# S3-FileSystem

**Repository Path**: mirrors_adobe/S3-FileSystem

## Basic Information

- **Project Name**: S3-FileSystem
- **Description**: An implementation of the Hadoop FileSystem contract backed by AWS S3 and DynamoDB
- **Primary Language**: Unknown
- **License**: Apache-2.0
- **Default Branch**: main
- **Homepage**: None
- **GVP Project**: No

## Statistics

- **Stars**: 0
- **Forks**: 0
- **Created**: 2021-11-06
- **Last Updated**: 2026-01-24

## Categories & Tags

**Categories**: Uncategorized

**Tags**: None

## README

S3-FileSystem
======

### Introduction

`S3-FileSystem` is an implementation of the Hadoop file system contract backed by AWS S3.

For a details on configuration see our usage [guide](./docs/Usage.md).

### Goals
`S3-FileSystem` was created to enable a more efficient usage of AWS S3. This means:
- provide strong read after write consistency (in the meantime AWS has also rolled out native s3 [strong consystency](https://docs.aws.amazon.com/AmazonS3/latest/userguide/Welcome.html#ConsistencyModel)).
- provide file `rename` as an atomic O(1) operation. Natively, files cannot be renamed in S3(other file system implementations on top of S3 implement file rename as a copy + delete). 
- avoid S3 partition [hotspot problem](./docs/S3PartitionHotSpotting.md) regardless of client defined file paths. 

### Non-Goals
`S3-FileSystem` does not aim be a drop in replacement for HDFS nor to fully implement the FileSystem specification. 
There are differences between `HDFS` and `S3-FileSystem`, most notably:
 - `S3-FileSystem` does not support atomic rename of directories.
 - `S3-FileSystem` does not support POSIX like permissions.

For a full list of differences between `S3-FileSystem` and the Hadoop API specification see our contract [definition](./src/integrationTest/resources/contract/s3k.xml)
and our API compatibility [analysis](./docs/HadoopFsApiCompatibility.md).

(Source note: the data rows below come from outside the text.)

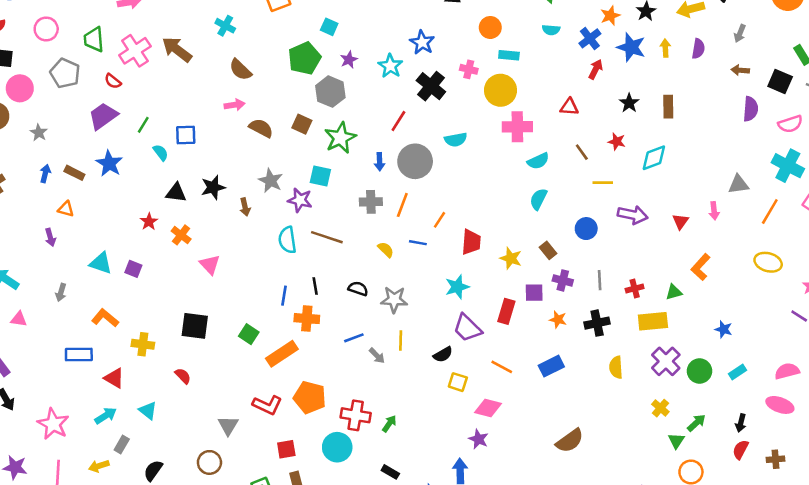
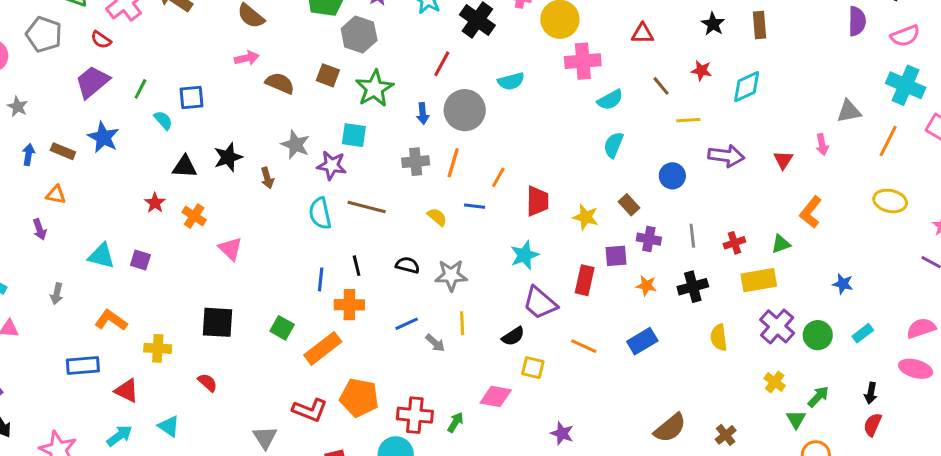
pink diamond: (488, 408) -> (496, 396), moved
brown cross: (775, 459) -> (726, 435), moved, turned -30

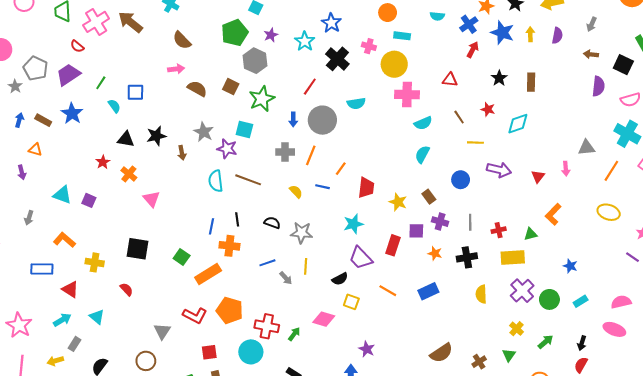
gray pentagon: (44, 34) -> (36, 68), moved
green triangle: (796, 419) -> (509, 355), moved

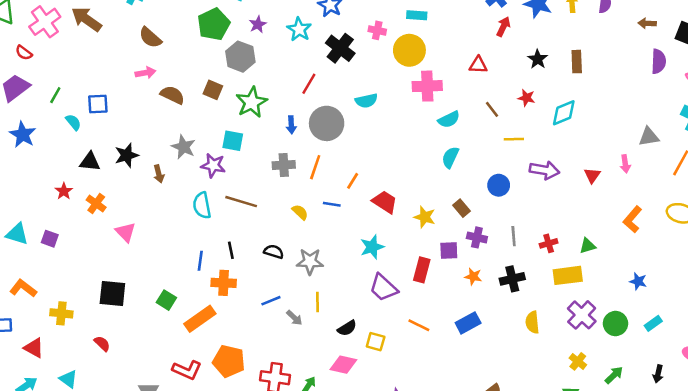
red trapezoid: (366, 188) -> (385, 202), turned -60
orange L-shape: (553, 214) -> (632, 219), moved
black semicircle: (340, 279) -> (347, 328), moved

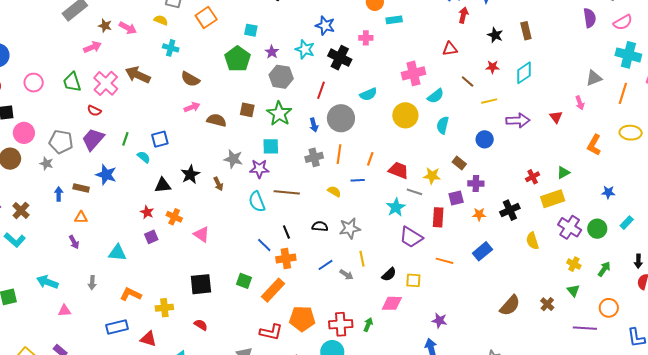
yellow circle: (409, 50) -> (405, 115), moved
gray hexagon: (240, 57) -> (281, 77), moved
gray line: (514, 236) -> (414, 192), moved, turned -56
purple square: (50, 239) -> (151, 237), moved, turned -32
blue line: (200, 261) -> (264, 245), turned -42

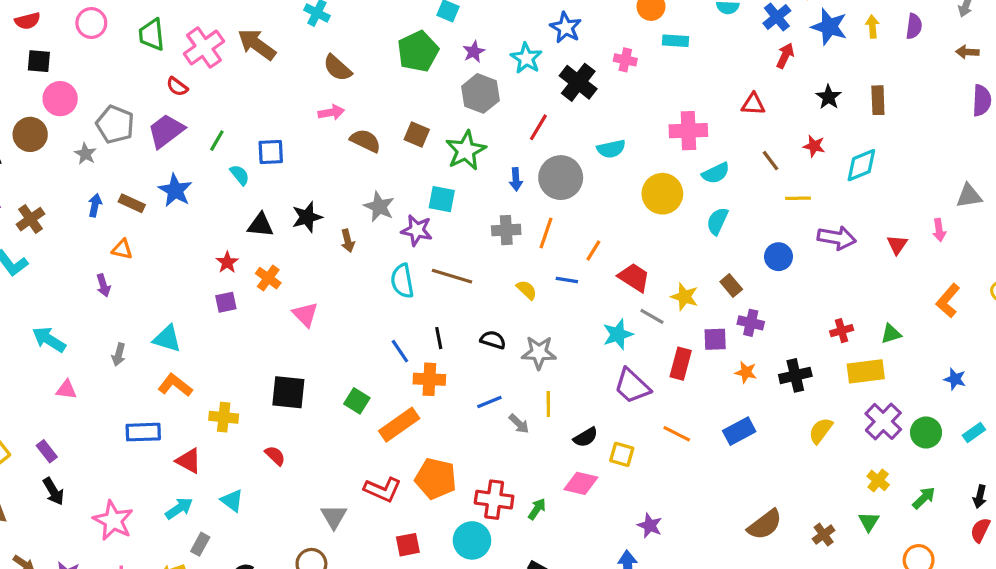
yellow semicircle: (532, 241) -> (821, 431), turned 42
cyan triangle: (117, 253) -> (167, 339), moved

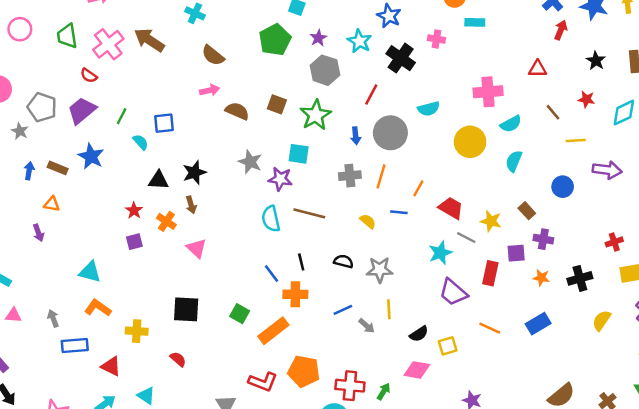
brown arrow: (348, 241) -> (191, 205), moved
gray arrow: (119, 355) -> (53, 318), moved, turned 147
yellow square: (622, 454) -> (448, 346), turned -30

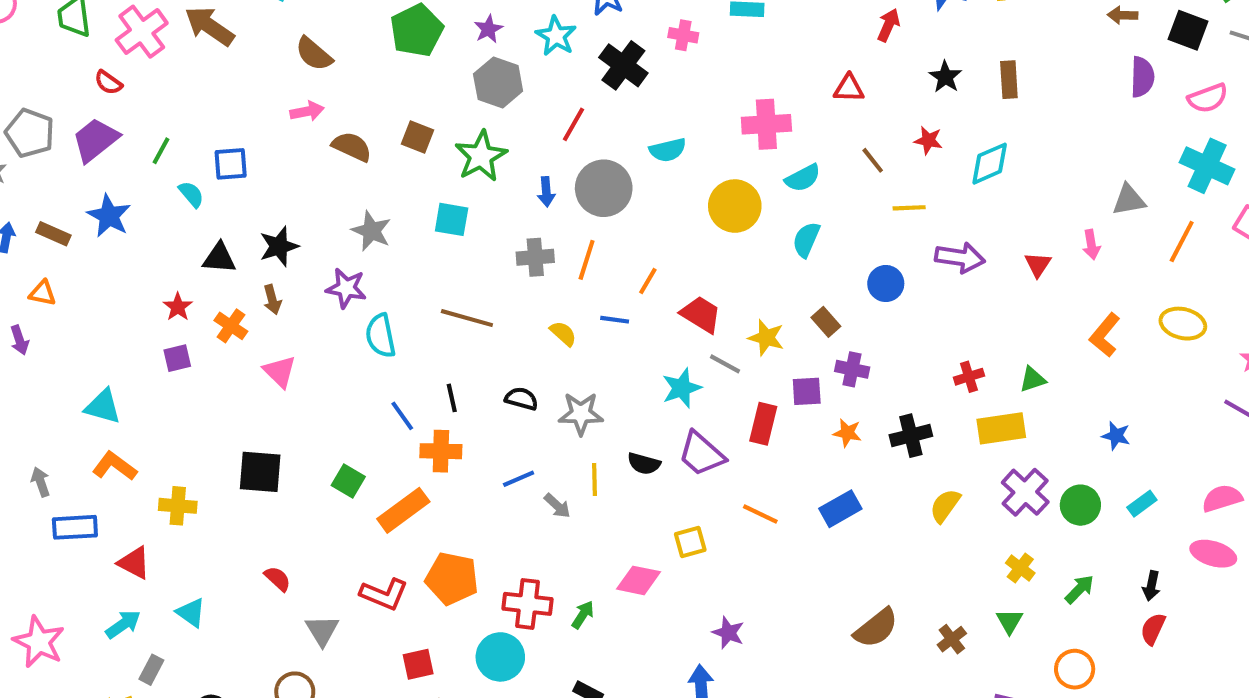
purple star: (280, 179) -> (346, 288), moved
cyan semicircle: (271, 219) -> (381, 336), moved
black semicircle: (419, 334) -> (644, 464), moved, turned 48
red semicircle: (178, 359) -> (278, 579), moved

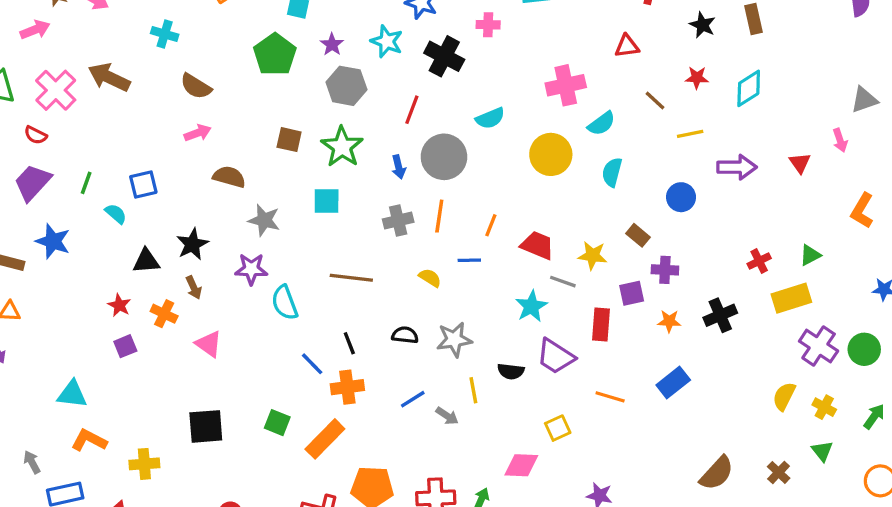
brown semicircle: (352, 147) -> (229, 177), moved
yellow semicircle: (945, 506) -> (784, 396), moved

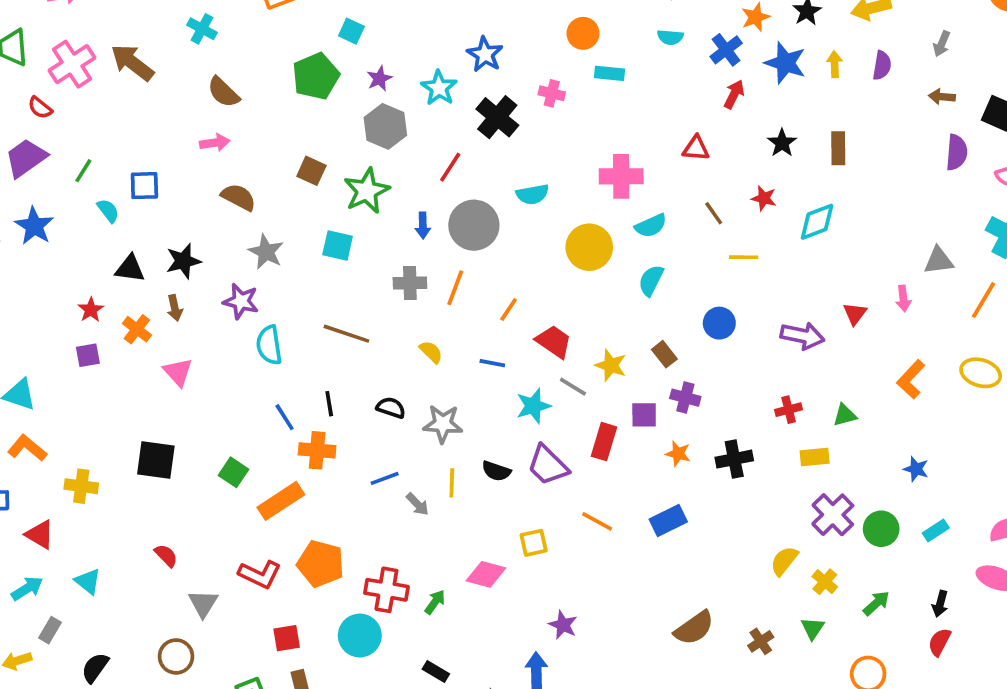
purple arrow: (737, 167) -> (802, 336), moved
blue line: (469, 260) -> (492, 363), moved
yellow rectangle: (791, 298) -> (815, 457), size x0.7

For the full Hadoop API specification please see these [docs](https://hadoop.apache.org/docs/stable/hadoop-project-dist/hadoop-common/filesystem/filesystem.html).
For the implicit assumptions(including atomicity and concurrency) of the API please see these [docs](https://hadoop.apache.org/docs/stable/hadoop-project-dist/hadoop-common/filesystem/introduction.html).

### Similar projects

A few projects that tackle the same issues:

 - [S3 Guard](https://hadoop.apache.org/docs/r3.0.3/hadoop-aws/tools/hadoop-aws/s3guard.html) tackles S3 consistency issues:
   - Since S3 rolled out native strong consistency, the open source community has decided to deprecate S3 Guard.
 - [S3A committers](https://hadoop.apache.org/docs/r3.1.1/hadoop-aws/tools/hadoop-aws/committers.html) tackles both consistency and S3's rename problems
   - The S3A committers do not attempt to solve these issues at the `FileSystem` level, but at the `OutputCommitter` level. Thus, they are primarily targeted at improving Spark/MR job performance and correctness when running on S3.  

### Contributing

Contributions are welcomed! Read the [Contributing Guide](./docs/Contributing.md) for more information.

### Licensing

This project is licensed under the Apache V2 License. See [LICENSE](LICENSE) for more information.